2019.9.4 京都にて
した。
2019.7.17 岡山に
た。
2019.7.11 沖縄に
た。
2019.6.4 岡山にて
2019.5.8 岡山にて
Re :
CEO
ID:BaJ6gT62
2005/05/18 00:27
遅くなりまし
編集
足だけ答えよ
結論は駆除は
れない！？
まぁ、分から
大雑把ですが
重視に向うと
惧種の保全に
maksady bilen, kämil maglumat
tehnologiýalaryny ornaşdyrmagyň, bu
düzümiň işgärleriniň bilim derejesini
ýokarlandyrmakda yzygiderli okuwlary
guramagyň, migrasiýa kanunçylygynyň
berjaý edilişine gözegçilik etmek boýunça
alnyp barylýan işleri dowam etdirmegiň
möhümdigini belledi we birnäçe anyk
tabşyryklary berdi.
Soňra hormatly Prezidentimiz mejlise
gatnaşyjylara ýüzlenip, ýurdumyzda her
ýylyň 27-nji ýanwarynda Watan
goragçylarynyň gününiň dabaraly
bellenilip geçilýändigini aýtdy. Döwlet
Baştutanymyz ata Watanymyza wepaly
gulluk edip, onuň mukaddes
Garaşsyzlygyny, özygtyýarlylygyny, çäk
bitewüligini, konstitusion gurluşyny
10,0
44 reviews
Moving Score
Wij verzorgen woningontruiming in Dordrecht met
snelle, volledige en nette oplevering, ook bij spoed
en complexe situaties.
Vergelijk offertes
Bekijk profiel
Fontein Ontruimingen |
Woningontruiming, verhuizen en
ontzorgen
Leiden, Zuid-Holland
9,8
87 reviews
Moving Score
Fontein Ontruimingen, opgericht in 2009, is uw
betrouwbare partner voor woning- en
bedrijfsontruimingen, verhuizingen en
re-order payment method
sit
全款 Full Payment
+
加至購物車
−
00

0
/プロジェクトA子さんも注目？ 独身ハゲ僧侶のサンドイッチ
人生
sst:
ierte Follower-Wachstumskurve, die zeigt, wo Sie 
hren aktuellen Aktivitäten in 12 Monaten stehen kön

+===+

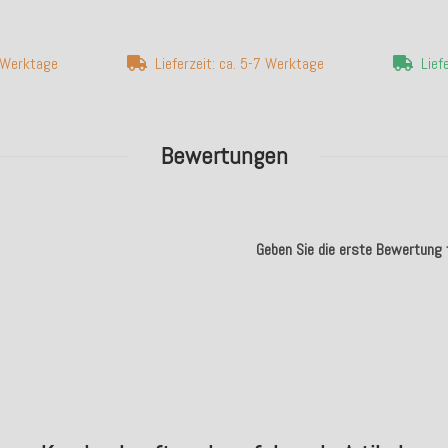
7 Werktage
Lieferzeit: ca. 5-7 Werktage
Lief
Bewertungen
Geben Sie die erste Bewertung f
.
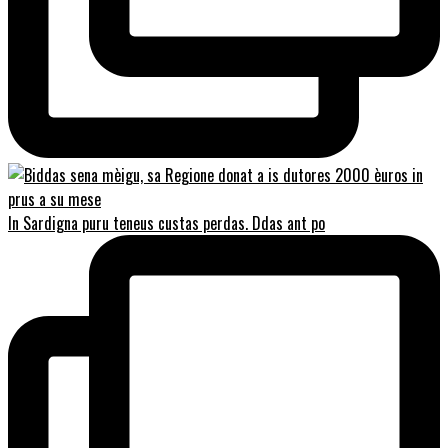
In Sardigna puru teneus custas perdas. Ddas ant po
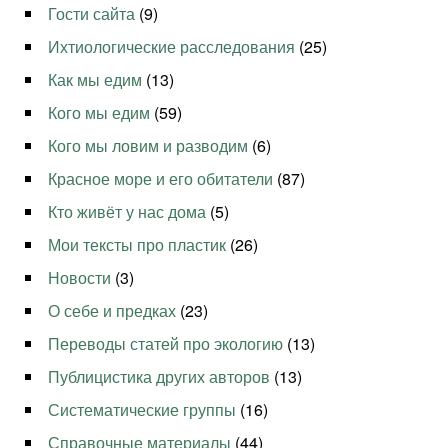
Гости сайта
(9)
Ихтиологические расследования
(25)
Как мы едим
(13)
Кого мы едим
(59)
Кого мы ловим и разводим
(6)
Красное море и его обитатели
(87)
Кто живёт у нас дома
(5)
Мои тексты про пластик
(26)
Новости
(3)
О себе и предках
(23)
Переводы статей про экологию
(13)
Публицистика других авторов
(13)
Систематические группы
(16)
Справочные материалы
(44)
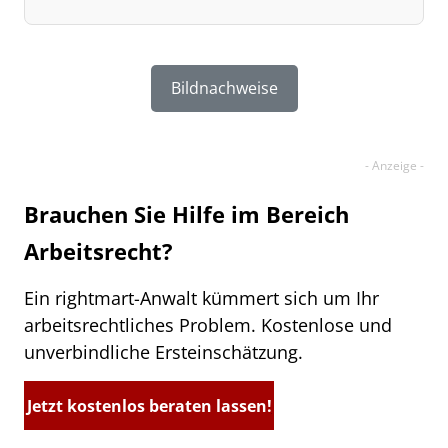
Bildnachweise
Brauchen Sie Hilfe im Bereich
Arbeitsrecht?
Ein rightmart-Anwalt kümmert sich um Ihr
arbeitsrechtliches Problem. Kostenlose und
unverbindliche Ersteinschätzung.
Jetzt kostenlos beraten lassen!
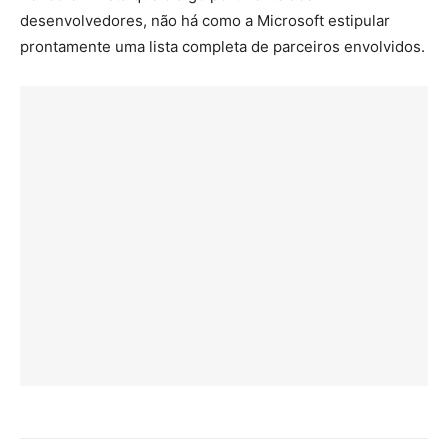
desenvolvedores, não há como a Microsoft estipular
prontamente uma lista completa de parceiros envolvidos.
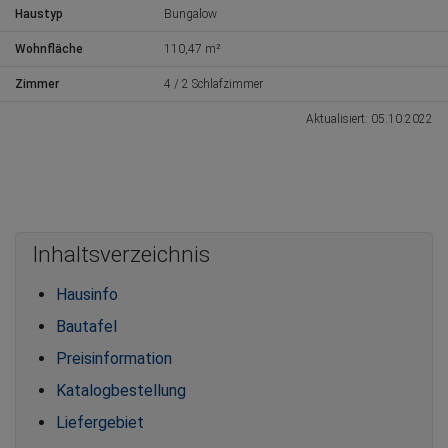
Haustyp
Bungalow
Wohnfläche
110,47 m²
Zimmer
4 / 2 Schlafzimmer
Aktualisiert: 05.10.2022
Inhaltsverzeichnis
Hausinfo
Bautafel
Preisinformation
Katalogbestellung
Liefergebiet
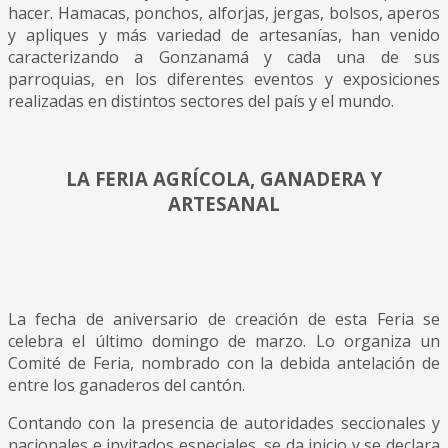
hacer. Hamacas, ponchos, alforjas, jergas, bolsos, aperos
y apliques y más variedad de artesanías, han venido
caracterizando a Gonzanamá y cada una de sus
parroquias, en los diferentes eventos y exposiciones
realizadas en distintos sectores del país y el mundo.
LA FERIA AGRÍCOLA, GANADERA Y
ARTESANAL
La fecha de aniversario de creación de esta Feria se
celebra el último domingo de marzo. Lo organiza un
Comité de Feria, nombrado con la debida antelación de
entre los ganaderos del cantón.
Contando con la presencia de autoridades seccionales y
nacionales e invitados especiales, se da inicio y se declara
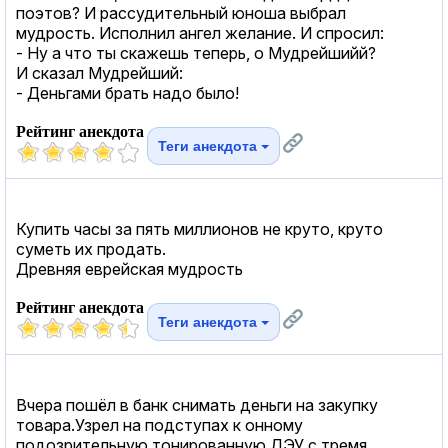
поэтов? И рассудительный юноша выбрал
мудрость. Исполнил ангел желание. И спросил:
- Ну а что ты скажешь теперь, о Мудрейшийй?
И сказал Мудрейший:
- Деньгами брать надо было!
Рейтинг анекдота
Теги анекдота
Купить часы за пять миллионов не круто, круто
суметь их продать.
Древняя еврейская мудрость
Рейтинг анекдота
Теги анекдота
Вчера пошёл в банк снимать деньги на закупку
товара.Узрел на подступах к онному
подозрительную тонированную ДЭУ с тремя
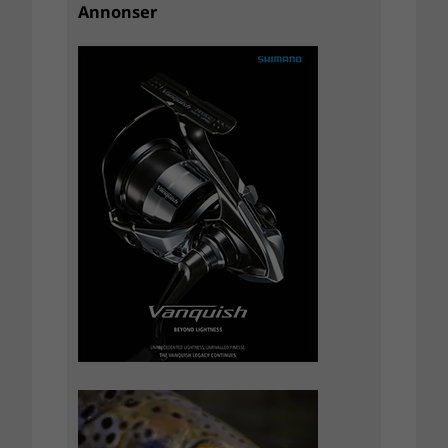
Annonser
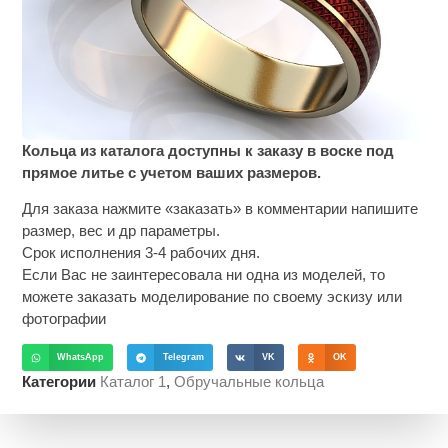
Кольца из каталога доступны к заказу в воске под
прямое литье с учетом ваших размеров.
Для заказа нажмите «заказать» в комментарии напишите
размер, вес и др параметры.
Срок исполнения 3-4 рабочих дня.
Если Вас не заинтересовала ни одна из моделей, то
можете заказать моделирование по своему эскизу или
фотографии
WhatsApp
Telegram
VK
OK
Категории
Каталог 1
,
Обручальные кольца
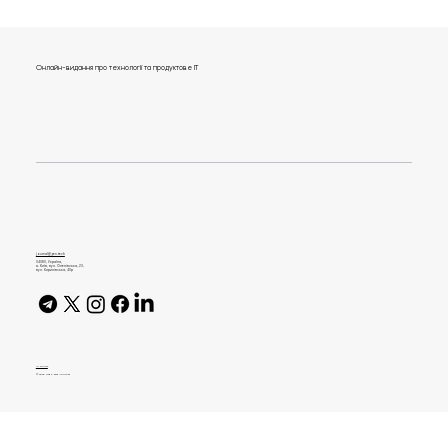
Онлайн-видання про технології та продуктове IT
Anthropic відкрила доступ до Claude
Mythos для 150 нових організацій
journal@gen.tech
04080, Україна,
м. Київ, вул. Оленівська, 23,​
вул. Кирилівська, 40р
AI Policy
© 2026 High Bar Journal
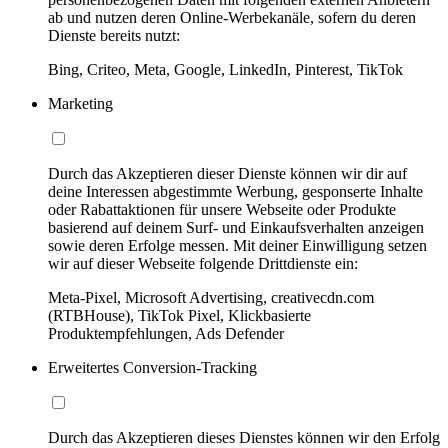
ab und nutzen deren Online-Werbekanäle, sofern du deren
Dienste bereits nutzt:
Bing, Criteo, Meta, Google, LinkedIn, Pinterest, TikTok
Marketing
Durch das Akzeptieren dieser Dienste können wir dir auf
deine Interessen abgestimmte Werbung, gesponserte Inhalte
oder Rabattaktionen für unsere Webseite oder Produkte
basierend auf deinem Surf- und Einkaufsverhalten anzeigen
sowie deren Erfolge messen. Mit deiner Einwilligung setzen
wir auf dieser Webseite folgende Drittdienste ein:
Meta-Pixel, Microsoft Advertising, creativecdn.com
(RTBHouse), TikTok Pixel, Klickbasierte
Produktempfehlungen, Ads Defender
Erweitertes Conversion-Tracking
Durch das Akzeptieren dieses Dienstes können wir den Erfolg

+===+

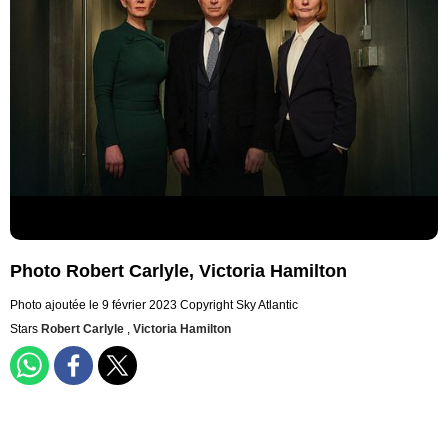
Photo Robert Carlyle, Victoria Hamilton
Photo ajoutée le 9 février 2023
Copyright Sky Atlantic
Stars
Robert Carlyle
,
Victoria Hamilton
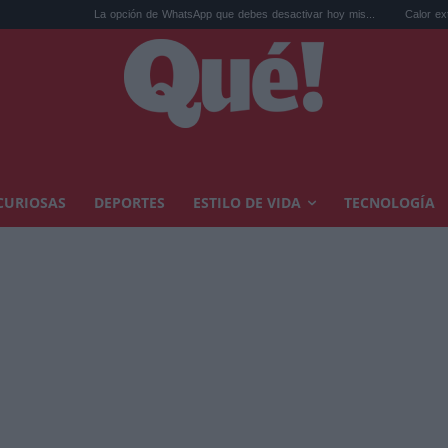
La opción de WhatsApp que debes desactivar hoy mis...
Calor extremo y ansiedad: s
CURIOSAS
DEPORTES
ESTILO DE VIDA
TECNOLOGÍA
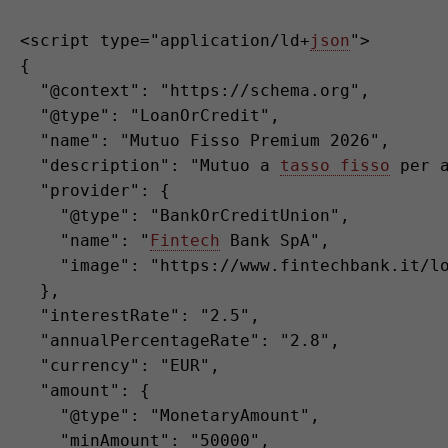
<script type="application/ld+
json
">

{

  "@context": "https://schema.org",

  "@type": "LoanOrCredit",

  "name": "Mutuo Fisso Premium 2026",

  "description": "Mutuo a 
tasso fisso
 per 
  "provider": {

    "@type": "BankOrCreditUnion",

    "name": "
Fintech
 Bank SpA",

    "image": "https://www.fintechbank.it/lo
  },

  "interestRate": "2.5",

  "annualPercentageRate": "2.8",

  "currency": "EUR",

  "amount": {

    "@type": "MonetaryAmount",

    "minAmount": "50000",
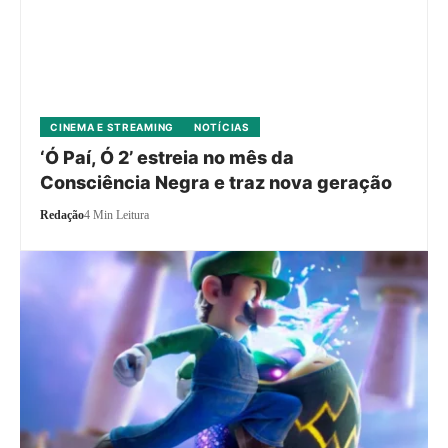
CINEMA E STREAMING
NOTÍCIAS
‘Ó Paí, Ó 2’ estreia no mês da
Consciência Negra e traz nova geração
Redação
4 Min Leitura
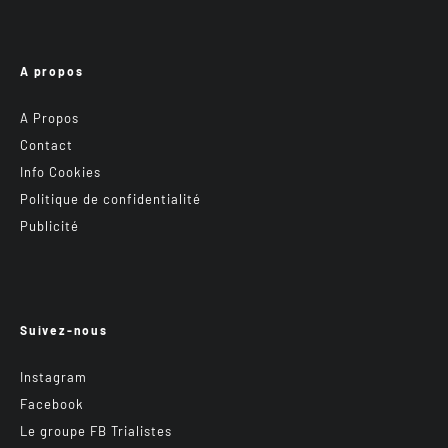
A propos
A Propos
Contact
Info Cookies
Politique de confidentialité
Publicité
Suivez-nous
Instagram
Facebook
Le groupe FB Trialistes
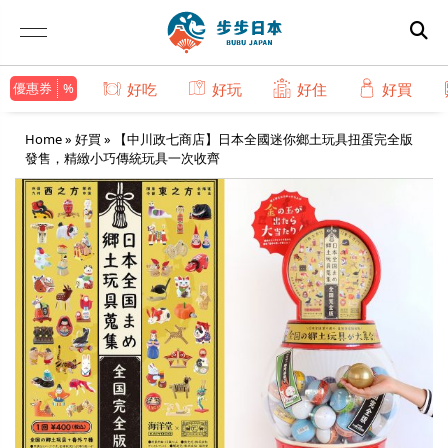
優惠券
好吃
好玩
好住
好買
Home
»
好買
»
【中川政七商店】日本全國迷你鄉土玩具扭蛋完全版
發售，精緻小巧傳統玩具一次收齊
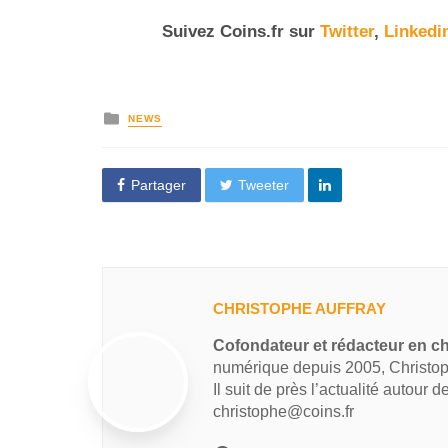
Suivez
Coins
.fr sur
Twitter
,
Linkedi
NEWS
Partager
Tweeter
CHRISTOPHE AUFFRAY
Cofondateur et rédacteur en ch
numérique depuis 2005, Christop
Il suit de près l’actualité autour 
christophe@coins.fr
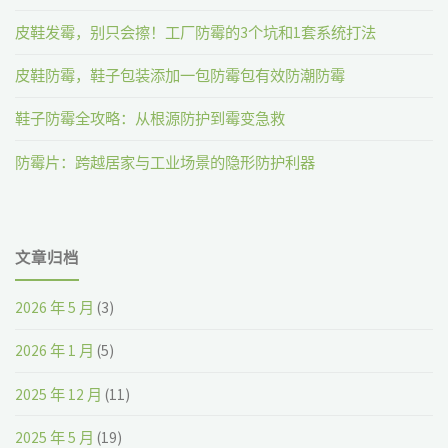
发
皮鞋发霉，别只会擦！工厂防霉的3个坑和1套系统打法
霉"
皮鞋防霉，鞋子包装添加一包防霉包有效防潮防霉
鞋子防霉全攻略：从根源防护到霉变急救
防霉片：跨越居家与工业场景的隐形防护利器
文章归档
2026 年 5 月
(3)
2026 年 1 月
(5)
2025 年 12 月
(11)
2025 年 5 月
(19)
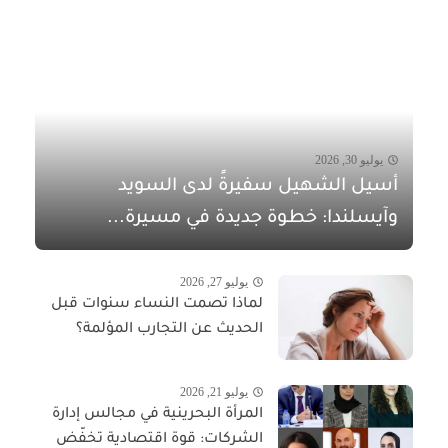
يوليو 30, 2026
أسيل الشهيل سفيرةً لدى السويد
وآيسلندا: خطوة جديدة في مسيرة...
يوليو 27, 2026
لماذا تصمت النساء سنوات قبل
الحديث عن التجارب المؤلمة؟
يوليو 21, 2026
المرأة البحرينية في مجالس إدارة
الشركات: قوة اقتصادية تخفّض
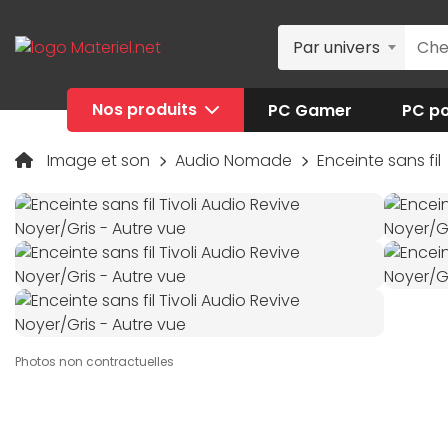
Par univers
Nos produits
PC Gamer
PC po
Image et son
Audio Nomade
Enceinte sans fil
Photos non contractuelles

+===+

Action item: Going through the listing above, please work out how many lines contain the word "Pixel", and give the number alone.

Solution to the exercise: 2